What I found was that while a lot of my kids could add and subtract when given a written assessment, they couldn't do the same sums mentally (or stretch to working with larger numbers) because many of them were relying on counting on their fingers (sigh).
So I've re-jigged the groups, and we've been working on different strategies for remember our number bonds (thinking about both addition and subtraction) to 10/20. Part of that has been working with the idea of missing numbers. I want the kids to be able to think about the way numbers are composed and decomposed so that they can find the missing number in a sum, even if the missing number isn't after the equals sign.
I have a lovely little Fishy Numbers pack from Math Coach's Corner, and I started off using her missing number task cards to play the 'Back and Forth' game.
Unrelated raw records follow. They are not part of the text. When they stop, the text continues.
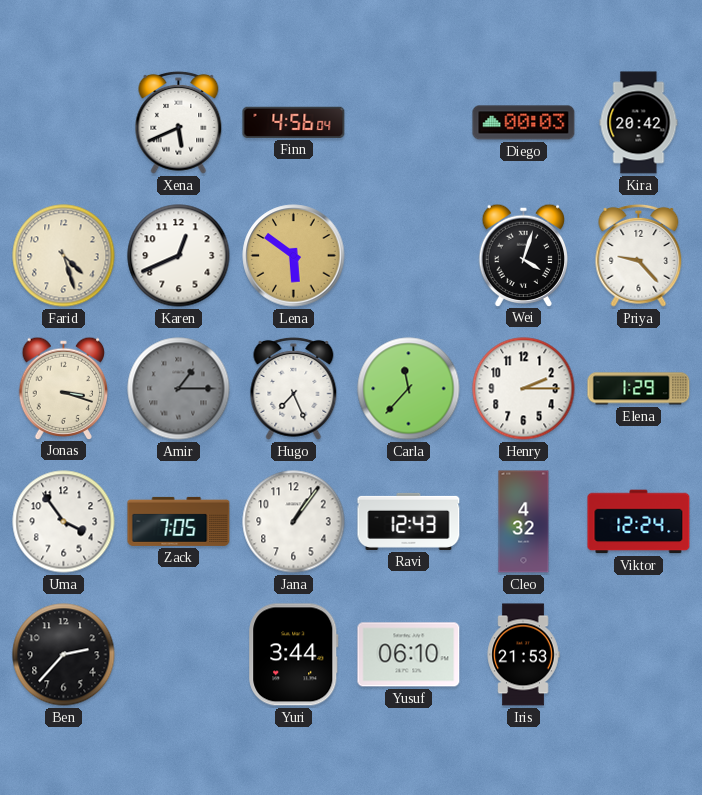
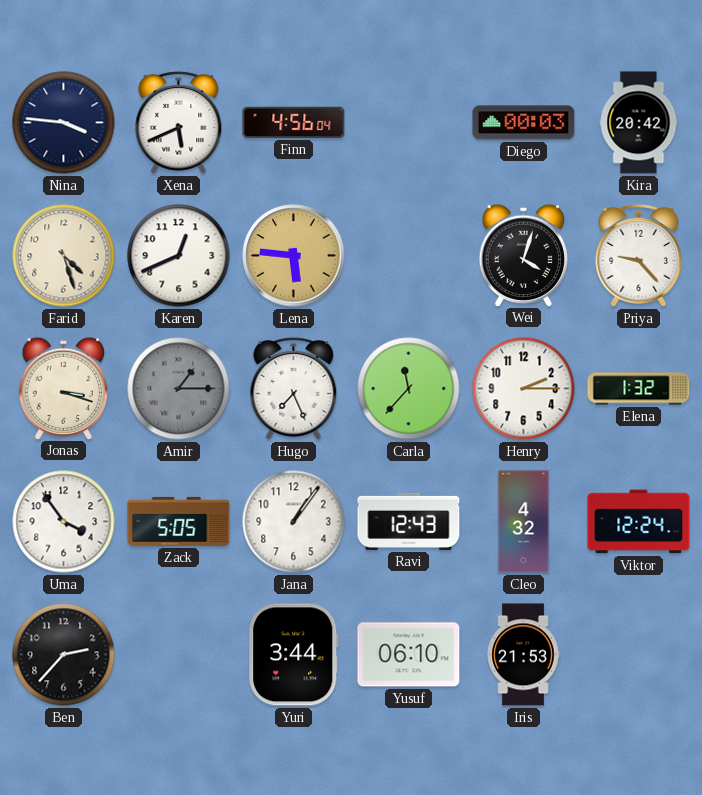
Nina: none -> 3:46
Lena: 5:51 -> 5:46
Elena: 1:29 -> 1:32
Zack: 7:05 -> 5:05
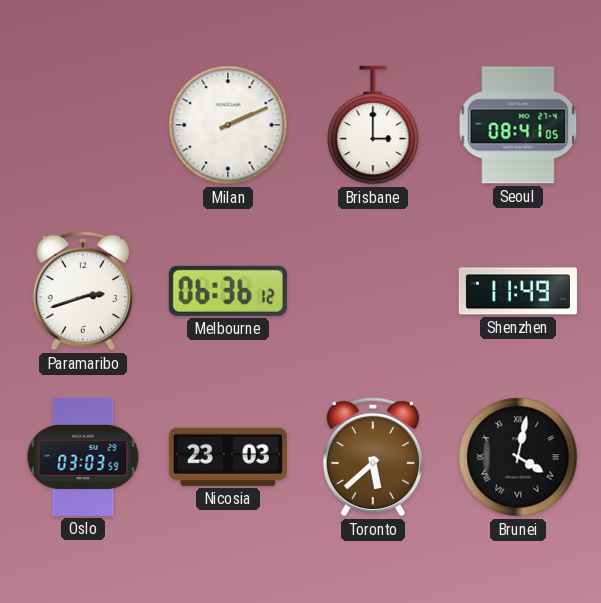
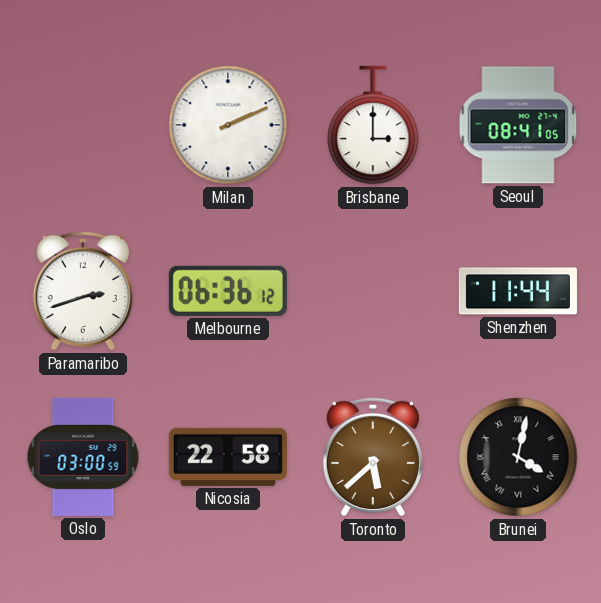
Shenzhen: 11:49 -> 11:44
Oslo: 03:03 -> 03:00
Nicosia: 23:03 -> 22:58
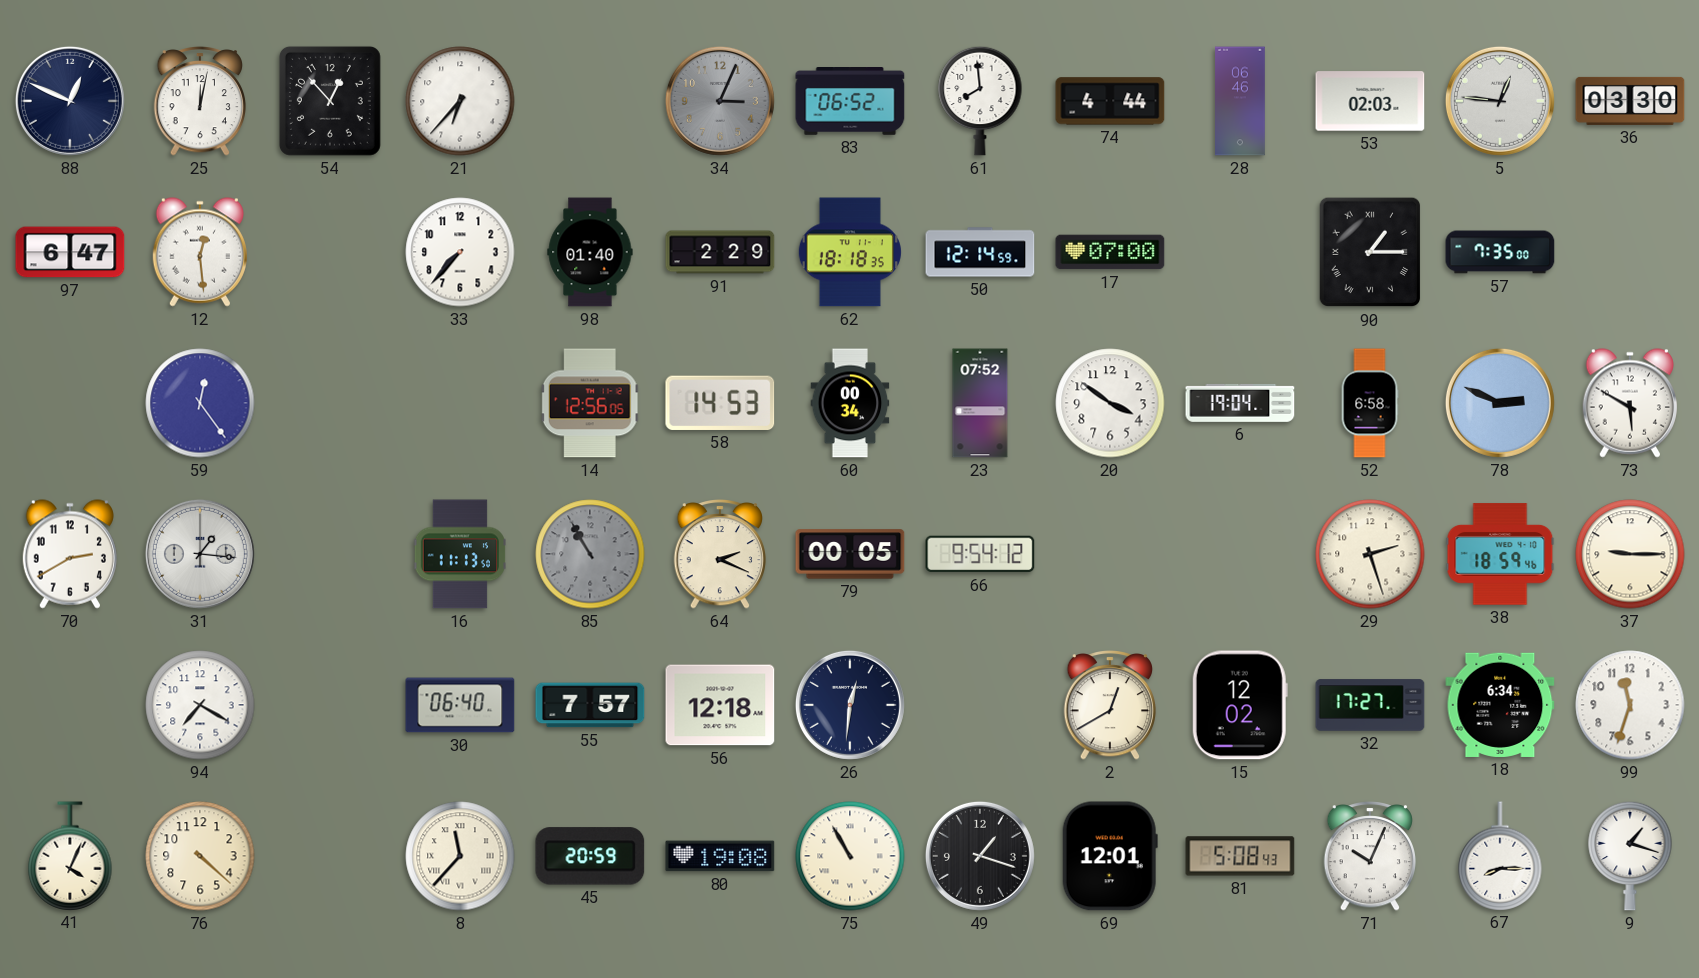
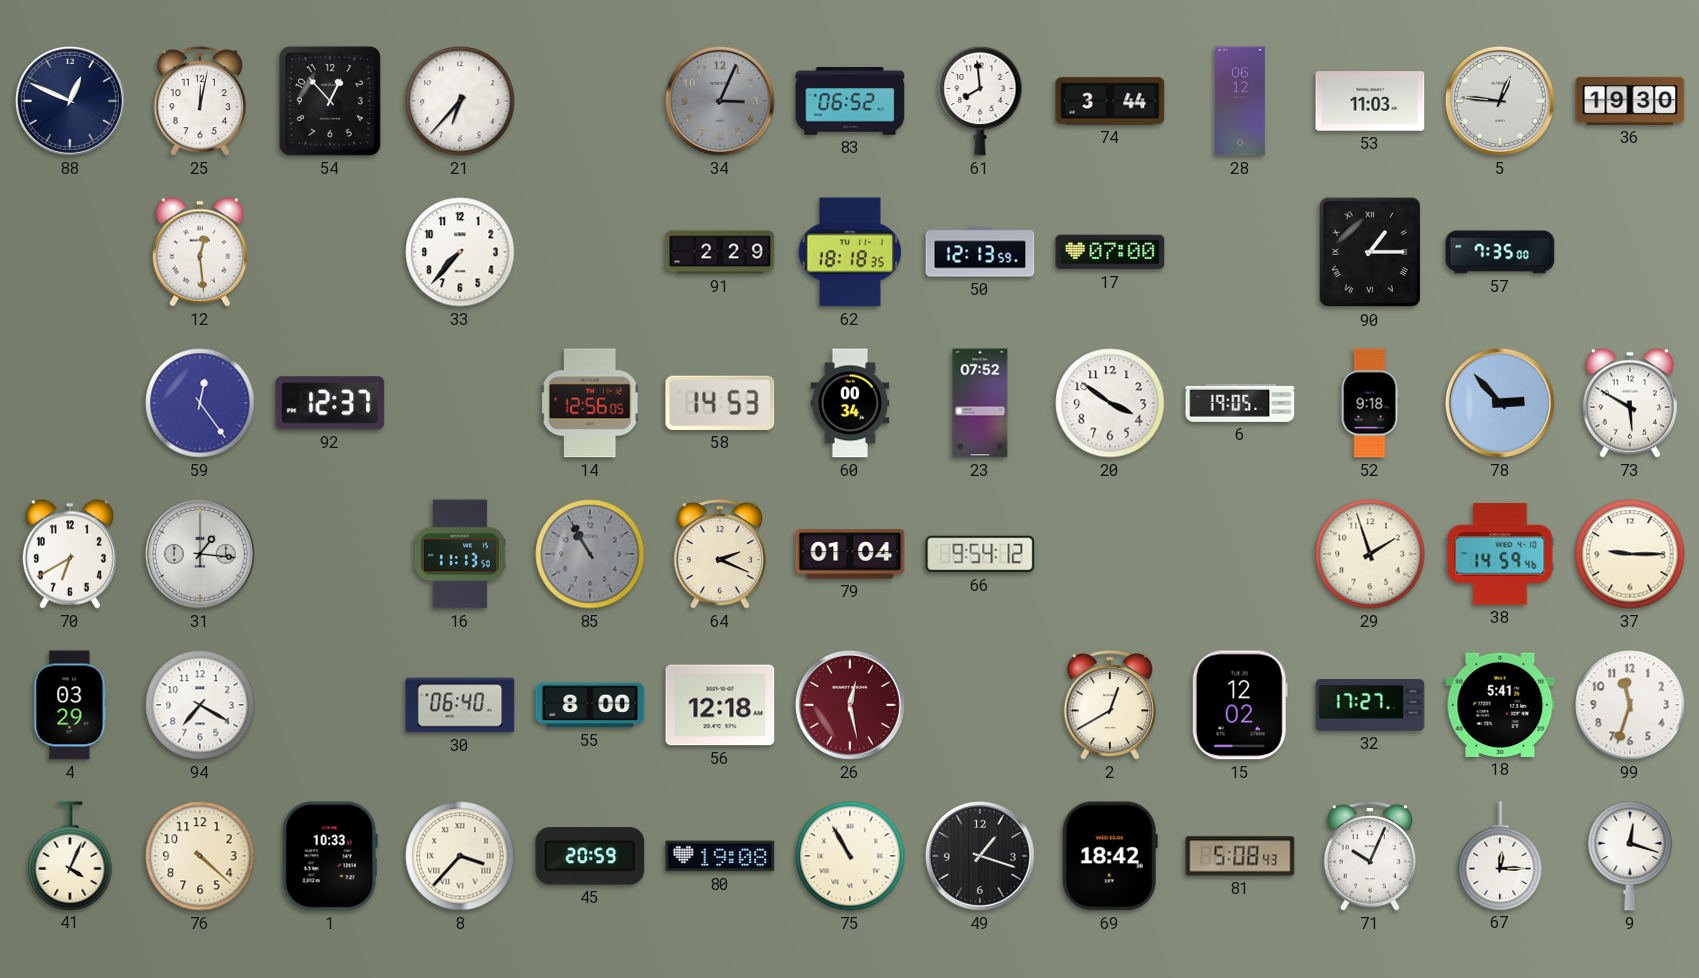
74: 4:44 -> 3:44
28: 06:46 -> 06:12
53: 02:03 -> 11:03
36: 03:30 -> 19:30
97: 6:47 -> none
98: 01:40 -> none
50: 12:14 -> 12:13
92: none -> 12:37
6: 19:04 -> 19:05
52: 6:58 -> 9:18
78: 2:49 -> 2:53
70: 2:40 -> 6:40
79: 00:05 -> 01:04
29: 2:27 -> 1:57
38: 18:59 -> 14:59
4: none -> 03:29
55: 7:57 -> 8:00
26: 12:31 -> 12:28
26 dial: navy -> burgundy
18: 6:34 -> 5:41
1: none -> 10:33
8: 11:37 -> 3:37
69: 12:01 -> 18:42
67: 8:15 -> 12:15
9: 1:18 -> 12:18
However, I found that they were a bit too tricky for my kids at the moment, as many of the sums are laid out differently (e.g., they are written as 5 = ____ - 3, rather than ____ - 3 = 5). While I think the different layout is great, and something I want my class to be able to handle eventually, jumping straight into problems written that way was too confusing.
So...I made some cards of my own, that I used this week with the Back and Forth game board from the Fishy Numbers pack. The kids really enjoyed it, and they are starting to get the hang of how you find missing numbers in addition and subtraction problems, no matter which number it is that is missing. Yeah! We used Numicon as our concrete materials to help us figure out what our missing number was, although the 10 frames that are suggested in the post I linked to above would also work well.
To make sure that my kiddos are finding the right missing number, and aren't practising doing it wrong (!), I also made some 'Addition' and 'Subtraction' cards (see below):
I thought these missing number cards, as well as the 'Check your Sums' cards might be useful to others as well, so you can get them here if you are interested. The Check your Sums addition goes up through 13, and the subtraction covers subtraction from 5 through 12. I'm planning to have my kids use these cards whenever they are playing addition and subtraction games - it's no use playing the games and having fun, but getting all of your sums wrong!